1: “Early-stage passion doesn’t look like late-stage passion,” Steven Kotler writes in The Art of Impossible: A Peak Performance Primer.

Imagine LeBron James as “a little kid standing in front of a big hoop, trying to get his shots to drop,” Steven writes. “On the front end, passion is nothing more than the overlap of multiple curiosities coupled to a few wins.”

Sure, to be passionate, we want to “get obsessed, stay obsessed,” he tells us, but our journey begins with “get curious, stay curious.”

2: Passion is one of three psychological traits associated with persistence—a key trait of grit. The other two traits are willpower and mindset. “There are no shortcuts, Steven notes. We “need all three for sustained high performance.”

If we are going to persevere for years on end, passion is critical: “Working until three in the morning for three months straight gets old quickly,” he notes.

When we tease apart what it means to be passionate, it becomes clear passion isn’t always pleasant.  

“Quite often, passion feels like frustration on the inside and looks like obsession from the outside,” Steven observes. “Peak performers must learn to tolerate enormous amounts of anxiety and overwhelm, which is what passion feels like much of the time.  

“Passion doesn’t make us gritty. Passion makes us able to tolerate all the negative emotions produced by grit.”

Are there actions we can take to help ourselves access our passion?  

Indeed.

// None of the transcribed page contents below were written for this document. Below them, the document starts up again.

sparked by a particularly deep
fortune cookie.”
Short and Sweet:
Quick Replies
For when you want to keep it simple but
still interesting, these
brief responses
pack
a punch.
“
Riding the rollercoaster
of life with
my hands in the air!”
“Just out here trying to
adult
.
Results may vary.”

One tactic is to have a daily list with clear goals.

“Every time we ignore the frustration, delay the gratification, and cross an item off that list, that’s a little win,” Steven notes. “That small rush of pleasure you feel when you cross off an item is the reward chemical dopamine.

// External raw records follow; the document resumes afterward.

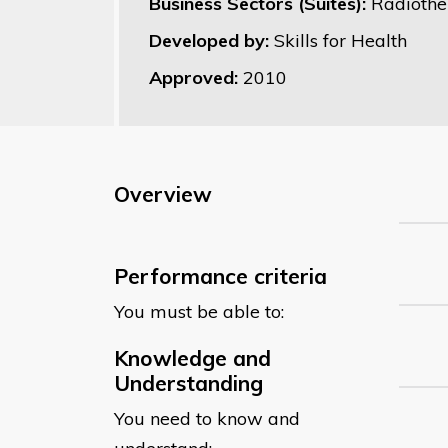
Business Sectors (Suites):
Radiothe
Developed by:
Skills for Health
Approved:
2010
Overview
Performance criteria
You must be able to:
Knowledge and
Understanding
You need to know and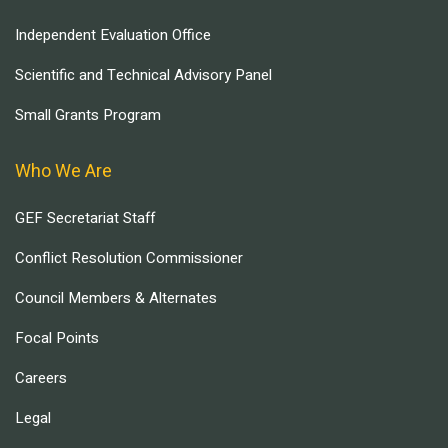
Independent Evaluation Office
Scientific and Technical Advisory Panel
Small Grants Program
Who We Are
GEF Secretariat Staff
Conflict Resolution Commissioner
Council Members & Alternates
Focal Points
Careers
Legal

“Passion produces little wins, little wins produce dopamine, and dopamine, repeatedly, over time, cements a growth mindset into place.”

3: Mindset is the third element psychological trait associated with persistence.

“Mindset is what [Steven’s] friend Peter Diamandis means by: ‘If you think you can, or you think you can’t, well, you’re right.'”

Technically speaking, mindset refers to our attitude about learning. We can approach life with what Stanford psychologist Carol Dweck calls a “fixed mindset” or a “growth mindset.”  

A fixed mindset is associated with believing that talent is innate: No matter how hard we try or how much practice and effort we put forth, we will not improve.  

“When faced with a hard problem, the brains of fixed mindsetters show a total lack of activity,” Steven writes. “Since fixed mindsetters believe talent is innate, they didn’t believe they could solve the problem. As a result, their brains didn’t bother expending the energy to try. The problem, quite literally, didn’t register.”

In contrast, when we adopt a growth mindset, we understand “talent is merely a starting point and practice makes all the difference,” he notes.  

When faced with a difficult challenge, “the brains of growth mindsetters showed a lot of fireworks. Their whole brain lit up and stayed that way. And with significant results,” Steven writes. “Growth mindsetters work harder, longer, and smarter, deploying a much wider range of problem-solving strategies when facing complicated challenges.”

The research shows that a growth mindset is essential for sustained perseverance.

So, can we learn to cultivate a growth mindset? Yes!

“Curiosity is the first step,” he writes. “If we’re asking questions and learning, it’s hard to tell ourselves that learning itself is not possible.”

Steven also suggests we reflect on our personal history. We begin by making a list of our skills. “Be very specific,” he recommends. “Unearth invisible skills. What’s an invisible skill? Know how to defuse an argument? It’s a talent that doesn’t show up on an aptitude test but one that’s fantastically useful in the real world.”

Once we have our list, we deconstruct each skill: “How did we learn this skill? What did we learn first, second, third, and so on?”  

Doing so forces us “to realize that we can learn, often in difficult circumstances, often without noticing.  

“This is the key shift,” Steven writes. “Once we believe we can learn, we can become curious about what else we can learn, and suddenly we’re deploying our growth mindset on a regular basis and for maximum benefit.”

More tomorrow!


Reflection: Do I tend to approach life with a fixed mindset or a growth mindset?

Action: Be intentional about cultivating a growth mindset. Write down things about which I’m curious. Deconstruct my skills to gain an understanding of how I developed these skills.